Una coppia però, usciva da ogni vincolo accademico, trascinando il tifoso, esaltandolo.
Emozioni miste a contemplazione, parallelismi soggettivi che cullavano il fanatico romantico, facendolo sentire speciale.
Sto parlando del caso del sottile filo rosso che, circa una decade fa, legava sul prato del Renato Curi due terzini, a modo loro scrittori della storia del nostro calcio. Fabio Grosso e Zè Maria, Zè Maria e Fabio Grosso.
Chiudiamo
gli occhi per un attimo. Ci troviamo in mezzo agli "Ingrifati", siamo
nella curva nord perugina ad inizio ventunesimo secolo. Pioggia
battente, il duro suolo sotto le scarpe, cori veloci, goliardici, che
ben si confanno a questa massa di giovani umbri ammaliati dalle giocate
di un Fabrizio Miccoli agli albori. La pioggia diventa incessante. Lo
sguardo, tra un battimani ed un boato ad un fischio mancato, però, non
si fissa sul Romario del Salento. C'è qualcosa di più affascinante in campo.
L'acquazzone involontariamente, per chi non crede negli dei del calcio,
ha creato un'enorme macchia d'acqua lungo tutta la parte centrale del rettangolo di gioco. Pare una miniatura d'un oceano. Quello che separa un giovane
lungagnone dalla corsa modulare, quasi sgraziata, cha fa tutto con il
sinistro, da un minuto uomo di colore, caratterizzato dalla chioma
gialla che risalta su quella maglia rossa ormai diventata color
fango. Presidiano le fasce in modo differente i due. Il primo riassume
nel suo metro e novanta il concetto di perentorietà. La falcata ciclica, le gambe infinite. Quel mancino delizioso per mezzo del quale,
il ragazzo cresciuto in neroverde a Chieti, farà sognare milioni d'italiani pochi
anni dopo. Sulla destra invece un clinic tecnico con il 2 sulle spalle.
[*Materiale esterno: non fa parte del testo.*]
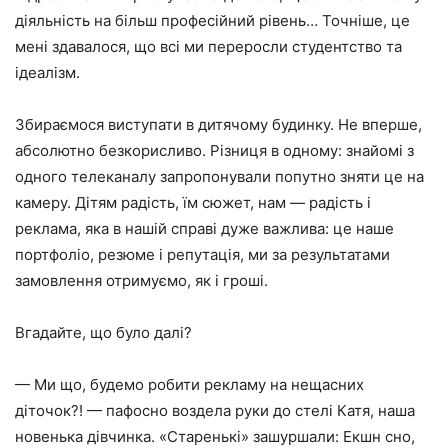
діяльність на більш професійний рівень… Точніше, це
мені здавалося, що всі ми переросли студентство та
ідеалізм.
Збираємося виступати в дитячому будинку. Не вперше,
абсолютно безкорисливо. Різниця в одному: знайомі з
одного телеканалу запропонували попутно зняти це на
камеру. Дітям радість, їм сюжет, нам — радість і
реклама, яка в нашій справі дуже важлива: це наше
портфоліо, резюме і репутація, ми за результатами
замовлення отримуємо, як і гроші.
Вгадайте, що було далі?
— Ми що, будемо робити рекламу на нещасних
діточок?! — пафосно воздела руки до стелі Катя, наша
новенька дівчинка. «Старенькі» зашуршали: Екшн сно,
Brasiliano dal passato turbolento in patria, cambi di maglia continui,
simili alle sue perpetue sventagliate, senza il minimo sforzo. Divisi da
tutto, uniti dal calcio di Serse Cosmi. Hanno gamba i due opposti,
macinano chilometri e la mettono in mezzo come pochi prima di quel
momento. Se al posto di un acerbo Caracciolo e di un mestierante Vryzas
ci fosse stato qualcun altro, chissà, magari quelle dolci palle a girare
si sarebbero insaccate con maggiore continuità. Conta poco però l'esito
finale. Il sinistro e il destro che vibrano, in un movimento dolce e
potente allo stesso tempo, due armi sempre cariche, pronte a tracciare
scie nell'aere perugino, pronte ad umanizzare quel grifone disegnato
sulla bianca palla, a farlo volare, a dargli vita con i loro scarpini.Differenti ma simili, due mondi diversi che convergono sotto gli occhi del patron Gaucci.
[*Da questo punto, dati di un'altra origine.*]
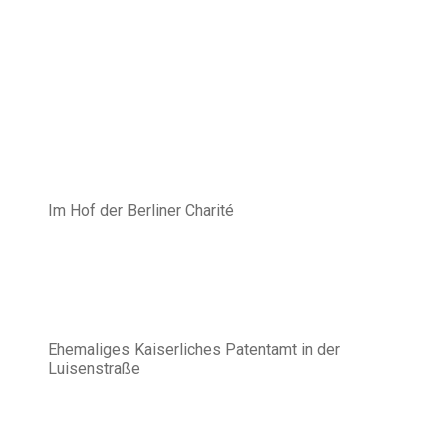
Im Hof der Berliner Charité
Ehemaliges Kaiserliches Patentamt in der
Luisenstraße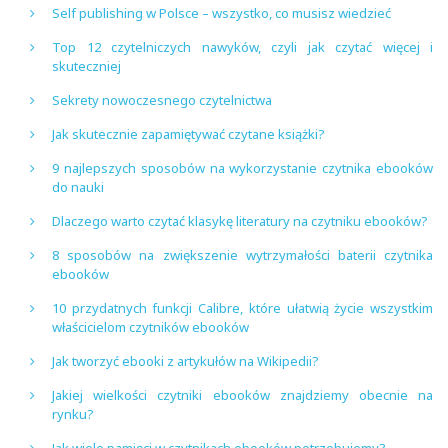
Self publishing w Polsce – wszystko, co musisz wiedzieć
Top 12 czytelniczych nawyków, czyli jak czytać więcej i
skuteczniej
Sekrety nowoczesnego czytelnictwa
Jak skutecznie zapamiętywać czytane książki?
9 najlepszych sposobów na wykorzystanie czytnika ebooków
do nauki
Dlaczego warto czytać klasykę literatury na czytniku ebooków?
8 sposobów na zwiększenie wytrzymałości baterii czytnika
ebooków
10 przydatnych funkcji Calibre, które ułatwią życie wszystkim
właścicielom czytników ebooków
Jak tworzyć ebooki z artykułów na Wikipedii?
Jakiej wielkości czytniki ebooków znajdziemy obecnie na
rynku?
Simboli intramontabili di tempi passati per la gloriosa compagine umbra, incanalati su due binari apparentamenti inconciliabili, ma sempre vicinissimi, in una continua composizione d'alti e bassi, ai limiti della sinfonia, a formare un meccanismo visivo perfetto.
Opposti, opposti più che mai, opposti che hanno attratto l'immaginario comune. Il 2 e l'11, la scritta "Toyota" sulle loro maglie. Stralci di un passato impossibile da dimenticare, pure dichiarazioni d'immortalità.